The film is based on the memoir of Jacobson’s friend Meg Daiss Hurley, whose desire to learn more about her adopted child’s heritage led her to travel to Korea to learn about birth mothers and Korean culture. Jacobson hopes to shoot a sequel in Korea soon; if you have questions for her now, the director and her crew will be on hand for a Q&A session (as will filmmakers for almost all the films shown) during the event.

Also screening as part of the Slam:

Black Canaries is director Jesse Kreitzer’s short film about coal miner Clarence Lockwood. Set in 1907 and based on the filmmaker’s coal mining ancestors, it follows Lockwood during his daily descent into the Maple mine that has already crippled his father and blinded his son, and ponders the bonds of loyalty and tradition in the face of danger.

Awake is Sofy Maia’s tender animation about a young boy and the shadowy monster that lives in the corner of his bedroom. As young Oliver grows up, he realizes that his companion/enemy is the cause of his fears and worries — and that he can’t get rid of him. Instead, he tries to make peace with his monster.

In The Bight is Ben Finer’s well-shot film about two children who run off for a day of adventure in the Vermont woods. There, the world of their imagination transforms the forest into a dark, playful, place that reminds viewers of the open-ended magic — and the sometimes dangerous thrills — of childhood.

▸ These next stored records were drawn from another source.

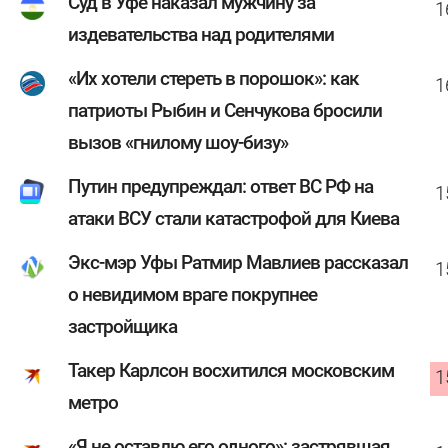
Суд в Уфе наказал мужчину за
1
издевательства над родителями
«Их хотели стереть в порошок»: как
1
патриоты Рыбин и Сенчукова бросили
вызов «гнилому шоу-бизу»
Путин предупреждал: ответ ВС РФ на
1
атаки ВСУ стали катастрофой для Киева
Экс-мэр Уфы Ратмир Мавлиев рассказал
1
о невидимом враге покрупнее
застройщика
Такер Карлсон восхитился московским
1
метро
«Я не оставлю его одного»: застрявшая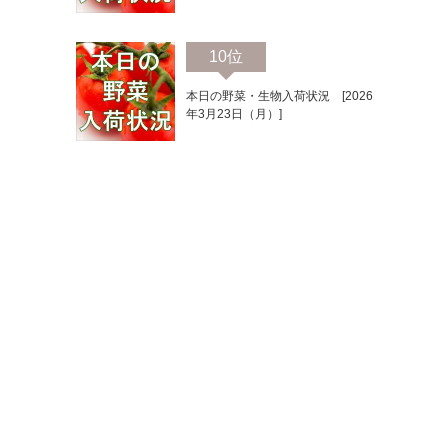
10位
本日の野菜・生物入荷状況 [2026
年3月23日（月）]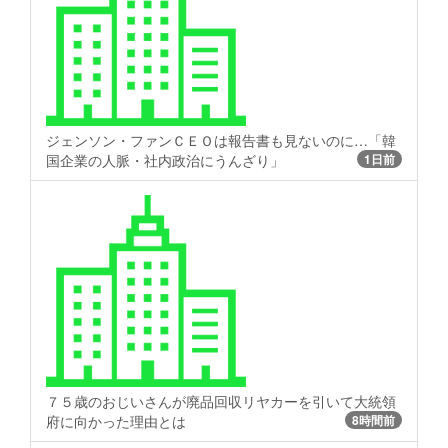
ジェンソン・ファンＣＥＯは報告書も見ないのに…「韓
国企業の人脈・社内政治にうんざり」
1日前
７５歳のおじいさんが廃品回収リヤカーを引いて大統領
府に向かった理由とは
8時間前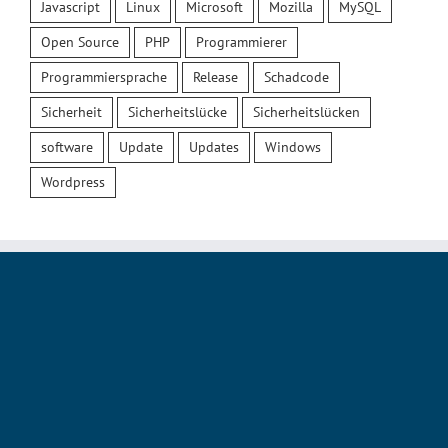
Javascript
Linux
Microsoft
Mozilla
MySQL
Open Source
PHP
Programmierer
Programmiersprache
Release
Schadcode
Sicherheit
Sicherheitslücke
Sicherheitslücken
software
Update
Updates
Windows
Wordpress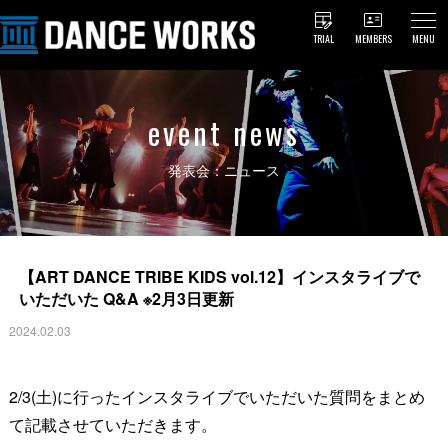
TRIAL
MEMBERS
MENU
event news
発表会：ニュース
【ART DANCE TRIBE KIDS vol.12】インスタライブで
いただいた Q&A ※2月3日更新
2024.02.03
2/3(土)に行ったインスタライブでいただいた質問をまとめ
て記載させていただきます。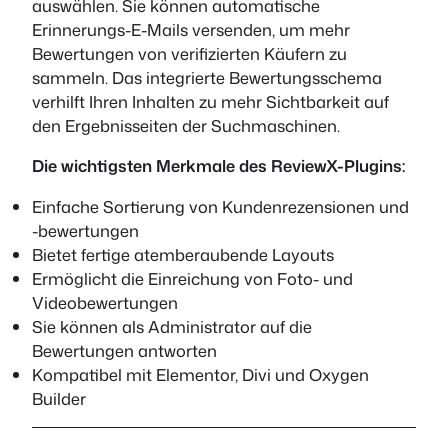
auswählen. Sie können automatische
Erinnerungs-E-Mails versenden, um mehr
Bewertungen von verifizierten Käufern zu
sammeln. Das integrierte Bewertungsschema
verhilft Ihren Inhalten zu mehr Sichtbarkeit auf
den Ergebnisseiten der Suchmaschinen.
Die wichtigsten Merkmale des ReviewX-Plugins:
Einfache Sortierung von Kundenrezensionen und
-bewertungen
Bietet fertige atemberaubende Layouts
Ermöglicht die Einreichung von Foto- und
Videobewertungen
Sie können als Administrator auf die
Bewertungen antworten
Kompatibel mit Elementor, Divi und Oxygen
Builder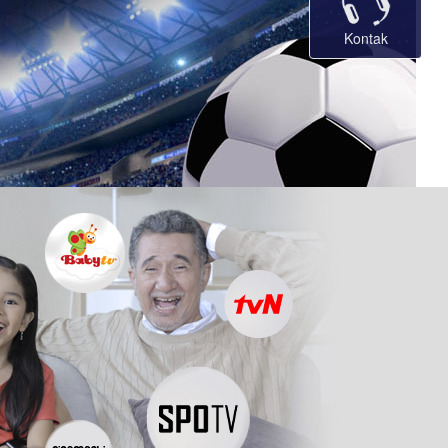
Kontak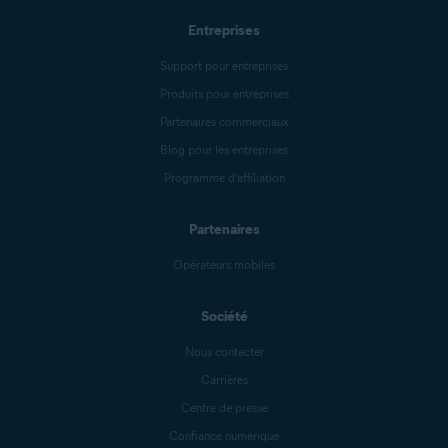
Entreprises
Support pour entreprises
Produits pour entreprises
Partenaires commerciaux
Blog pour les entreprises
Programme d’affiliation
Partenaires
Opérateurs mobiles
Société
Nous contacter
Carrières
Centre de presse
Confiance numérique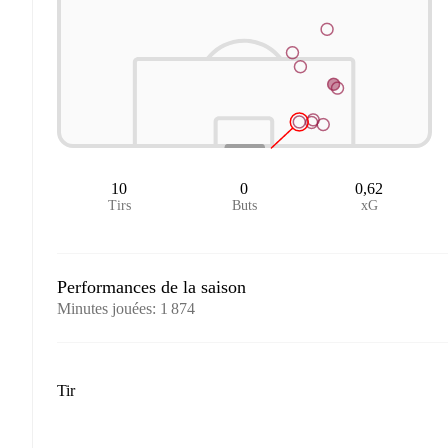
10
0
0,62
Tirs
Buts
xG
Performances de la saison
Minutes jouées
:
1 874
Tir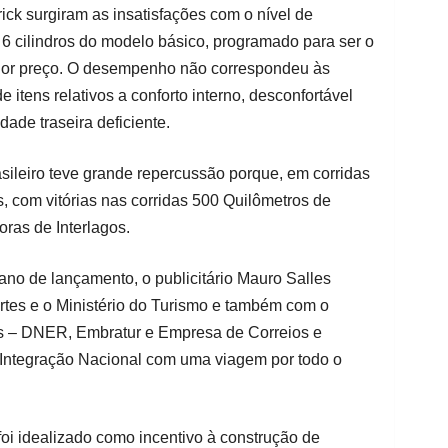
ck surgiram as insatisfações com o nível de
 cilindros do modelo básico, programado para ser o
nor preço. O desempenho não correspondeu às
e itens relativos a conforto interno, desconfortável
idade traseira deficiente.
sileiro teve grande repercussão porque, em corridas
 com vitórias nas corridas 500 Quilômetros de
oras de Interlagos.
no de lançamento, o publicitário Mauro Salles
rtes e o Ministério do Turismo e também com o
 – DNER, Embratur e Empresa de Correios e
a Integração Nacional com uma viagem por todo o
oi idealizado como incentivo à construção de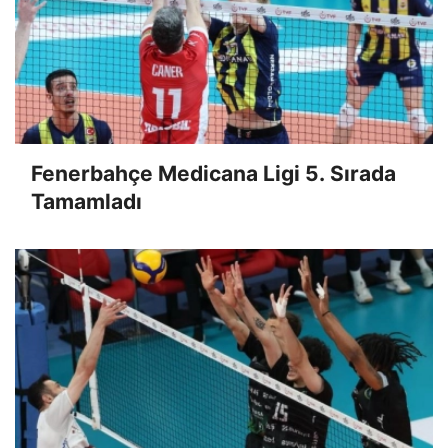
Fenerbahçe Medicana Ligi 5. Sırada
Tamamladı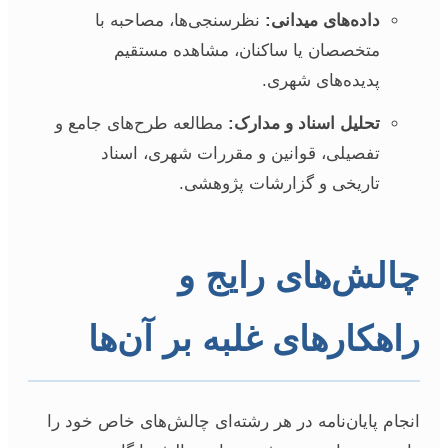
داده‌های میدانی:
نظرسنجی‌ها، مصاحبه با
متخصصان یا ساکنان، مشاهده مستقیم
پدیده‌های شهری.
تحلیل اسناد و مدارک:
مطالعه طرح‌های جامع و
تفصیلی، قوانین و مقررات شهری، اسناد
تاریخی و گزارشات پژوهشی.
چالش‌های رایج و
راهکارهای غلبه بر آن‌ها
انجام پایان‌نامه در هر رشته‌ای چالش‌های خاص خود را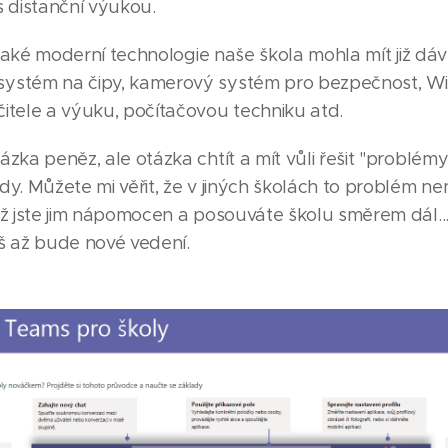
distanční výukou.
o, jaké moderní technologie naše škola mohla mít již dáv
ystém na čipy, kamerový systém pro bezpečnost, WiFi
čitele a výuku, počítačovou techniku atd.
ázka peněz, ale otázka chtít a mít vůli řešit "problémy
dy. Můžete mi věřit, že v jiných školách to problém nen
yž jste jim nápomocen a posouváte školu směrem dál...
íš až bude nové vedení.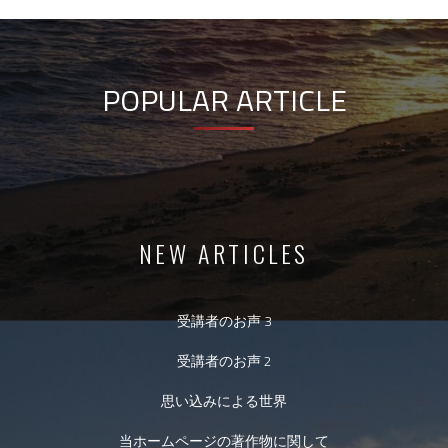
POPULAR ARTICLE
NEW ARTICLES
受講者のお声 3
受講者のお声 2
思い込みによる世界
当ホームページの著作物に関して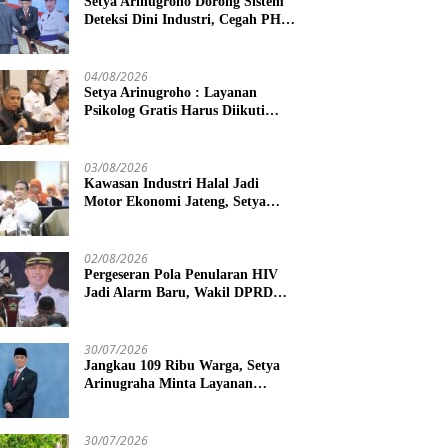
Setya Arinugroho Dorong Sistem
Deteksi Dini Industri, Cegah PHK
Massal Meluas di Jawa Tengah
04/08/2026
Setya Arinugroho : Layanan
Psikolog Gratis Harus Diikuti
Penguatan Edukasi Kesehatan
Mental
03/08/2026
Kawasan Industri Halal Jadi
Motor Ekonomi Jateng, Setya
Arinugroho Tekankan
Pemerataan UMKM
02/08/2026
Pergeseran Pola Penularan HIV
Jadi Alarm Baru, Wakil DPRD
Jawa Tengah Dorong Kebijakan
Lebih Tegas
30/07/2026
Jangkau 109 Ribu Warga, Setya
Arinugraha Minta Layanan
Dokter Spesialis Keliling Terus
Disempurnakan
30/07/2026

The Slam wraps with Dad’s 50th Surprise Party, which festival organizers note is the one film that is potentially not for younger viewers. It opens with a man waking up in the woods wearing one sock, a pair of boxers, and an empty 40-ounce bottle duct-taped to his hand. Next to him, wrapped in a tarp, is a body. But the promise of that good opening shot — one can imagine it doing good service in a Coen Brothers film — is left largely unfulfilled by the rather bland tale of family one-upmanship that follows.